Недокур сделал шаг в сторону, а на его место встал другой, с провалившимися глазами и ежистыми, сердитыми бровями над ними.
— По вашему приказанию…
— Это опять ты?! — светло изумился Заварухин, прервав рапорт бойца и любовно оглядывая его неказистую фигуру. В глаза прежде всего бросились непривычно чужие вещи на нем: короткие сапоги и широкий ремень с белой квадратной пряжкой. — Я тебя знаешь с каких пор знаю? — все с улыбкой продолжал Заварухин. — А вот когда к тебе жена приезжала на Шорью и ты угощал старшину в ельнике. Было? — Охватов смутился. — Ну что ж, товарищ Охватов, я напишу письмо твоей жене: пусть она знает, какой у нее хороший муж. Давай твою руку.
— Служу Советскому Союзу! — нашелся и гаркнул
Охватов, все еще не понимая, за что его взялся хвалить командир полка.
— А ремень сними. На пряжке-то, поди, не ведаешь, что написано? «Got mit uns» — «С нами бог». Понял?
— Понял, товарищ подполковник, — отозвался Охватов и, утянув живот, начал расстегивать ремень, а расстегнув, швырнул его — ремень повис на ветвях упавшего тополя, покачиваясь и блестя тусклым новым глянцем.
«Дурак — дурак и есть! — злорадно подумал связной, ходивший за Охватовым. — Разве такую добрую штуку бросают? — И тут же прикинул, что, как только разойдутся люди, он возьмет ремень и спрячет его под гимнастерку. — Бог с ними, а ремень со мной».
— Товарищ подполковник, разрешите обратиться? — сказал Охватов, чувствуя себя совсем неловко в разбалахонившейся шинели: у него, оказывается, вместе с пуговицами был оторван и хлястик. Заварухину было некогда, Охватов понимал это, но долг перед товарищем был сильнее всего, и боец, глядя точно в глаза командира, заторопился: — На моих глазах, товарищ подполковник, погиб боец Клепиков. Он уже до этого ранен был, а тут немцы прижали нас на хуторе — никакого спасения. У него даже винтовки не было… Словом, геройски погиб.
— Из какого батальона?
— Не спросил, товарищ подполковник.
— Узнай и доложи о бойце Клепикове его батальонному командиру. А за доброе слово о товарище спасибо.
В небольшом дощатом сарае без потолка было уже темно, и, когда вошел Заварухин, бойцы зажгли протянутый из угла в угол кабель в толстой, пропитанной смолой обмотке. Два смрадных язычка пламени тихо ползли от углов сарая к середке провисшего провода. На низкую бочку были положены двери, заменявшие стол, а на столе лежала развернутая немецкая карта и много замусоленных бумаг, которые перебирал батальонный комиссар Сарайкин, стоя у стола. Бойцы тотчас же вышли из сарая, а старший лейтенант Писарев, откинув ряднину, закрывавшую вход, убедился, что командир при месте, остался на улице и закричал своим звонким, молодым голосом:
— Связные, ко мне!
Командир и комиссар долго разглядывали один другого, будто узнавали, и, уяснив наконец, что оба живы и даже не ранены, дружелюбно улыбнулись, но улыбки вышли горькие, виноватые: «Видишь вот, мы уцелели, а полка, можно сказать, нету». Мысли друг друга хорошо поняли и, сговорившись словно, тяжело вздохнули.

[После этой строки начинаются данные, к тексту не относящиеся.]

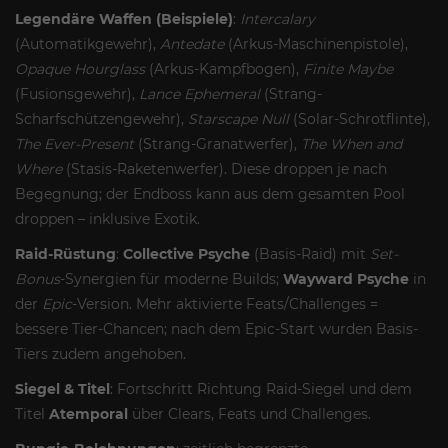
Legendäre Waffen (Beispiele)
:
Intercalary
(Automatikgewehr),
Antedate
(Arkus-Maschinenpistole),
Opaque Hourglass
(Arkus-Kampfbogen),
Finite Maybe
(Fusionsgewehr),
Lance Ephemeral
(Strang-
Scharfschützengewehr),
Starscape Null
(Solar-Schrotflinte),
The Ever-Present
(Strang-Granatwerfer),
The When and
Where
(Stasis-Raketenwerfer). Diese droppen je nach
Begegnung; der Endboss kann aus dem gesamten Pool
droppen – inklusive Exotik.
Raid-Rüstung
:
Collective Psyche
(Basis-Raid) mit
Set-
Bonus
-Synergien für moderne Builds;
Wayward Psyche
in
der
Epic
-Version. Mehr aktivierte Feats/Challenges =
bessere Tier-Chancen; nach dem Epic-Start wurden Basis-
Tiers zudem angehoben.
Siegel & Titel
: Fortschritt Richtung Raid-Siegel und dem
Titel
Atemporal
über Clears, Feats und Challenges.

— Будем отходить, товарищ комиссар. Спасем хоть что осталось.
— Как отходить?
— На восток.
— Это же отступление, Иван Григорьевич. — Глаза Сарайкина сузились и настороженно обострились. — Если я тебя правильно понял, ты предлагаешь бежать?
Сарайкин поднял безбровые надглазья, все так же щурясь, и Заварухин покачнулся в своем решении, но вдруг, обозлившись на себя за свою слабость, возвысил голос:
— Ты не пугай словами, комиссар! Я решил отходить!
— А со мной посоветовался?
— Советуюсь вот.
— Ты, я вижу, принял решение.
— На то я и командир, чтобы принимать решения.
Сарайкин в сердцах бросил на стол письма и фотографии, захваченные у немцев, которые рассматривал, и отошел в тень:
— Я не даю согласия на отход, потому как не желаю вместе с тобой стоять в нательной рубахе у стенки. Вот где стоим, тут и умирать будем.